• _Data for this exercise_

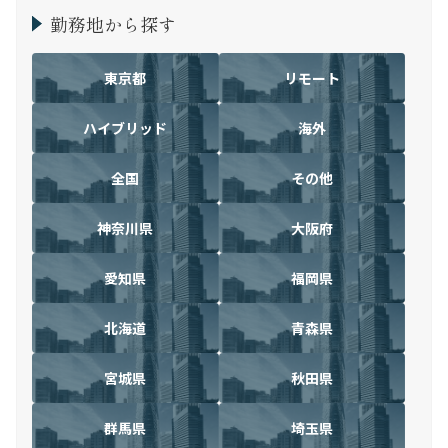
勤務地から探す
東京都
リモート
ハイブリッド
海外
全国
その他
神奈川県
大阪府
愛知県
福岡県
北海道
青森県
宮城県
秋田県
群馬県
埼玉県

• _What you need to do_
The listing above must be restated word for word. Its pictures are to be left out.

• _Your solution_
勤務地から探す
東京都
リモート
ハイブリッド
海外
全国
その他
神奈川県
大阪府
愛知県
福岡県
北海道
青森県
宮城県
秋田県
群馬県
埼玉県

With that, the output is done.